Search code examples
pythongenerator

How does range object allow for multiple iterations while generators object do not?


I am wondering about the differences between range and generator in Python.

I have done some research and found some useful answers like this one and this one which explain the differences between these objects, despite the fact that they may return similar things.

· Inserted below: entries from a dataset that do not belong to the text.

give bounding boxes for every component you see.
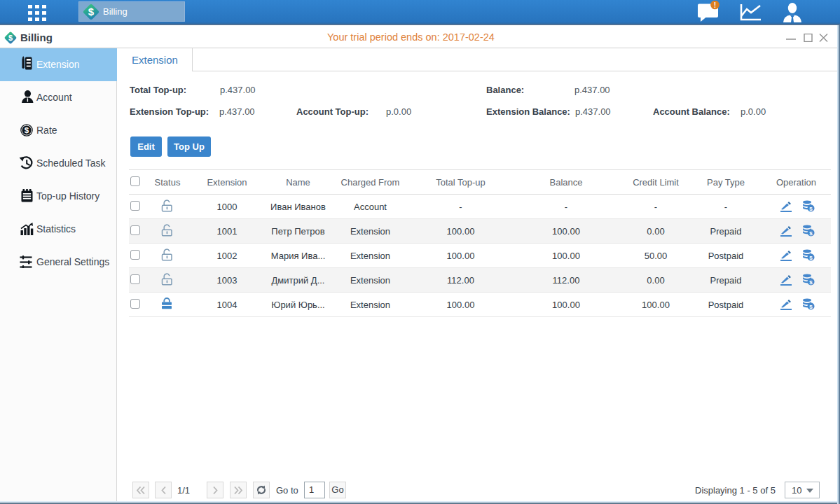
svg-text:$: $ (809, 279, 813, 286)
svg-text:!: ! (714, 1, 716, 9)
svg-text:$: $ (809, 255, 813, 261)
svg-text:$: $ (809, 304, 813, 310)
svg-text:$: $ (25, 126, 29, 134)
svg-text:$: $ (809, 230, 813, 237)
svg-text:$: $ (809, 206, 813, 212)
svg-text:$: $ (88, 6, 95, 18)
svg-text:$: $ (8, 34, 13, 42)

One of the differences I wanted to explore is that the range object can be called multiple times while the generator object cannot. To demonstrate this more clearly, to myself, I considered the following code:

def my_range(first=0, last=3, step=1):
    number = first
    while number < last:
        yield number
        number+=step

a = range(0,3)
b = my_range()

for i in a:
    print(i)
print("First")
for i in a:
    print(i)
print("Second")
for i in b:
    print(i)
print("Third")
for i in b:
    print(i)
print("Fourth")

Which outputs:

0
1
2
First
0
1
2
Second
0
1
2
Third
Fourth

It is clear to me from this that the generator gets "used up" while range does not. But I am having trouble finding exactly where in the source code (as well as where the source code is itself) this sort of behavior is defined. I am not sure where to start to find and interpret the code that dictates that a range object can be used multiple times, but a generator object cannot.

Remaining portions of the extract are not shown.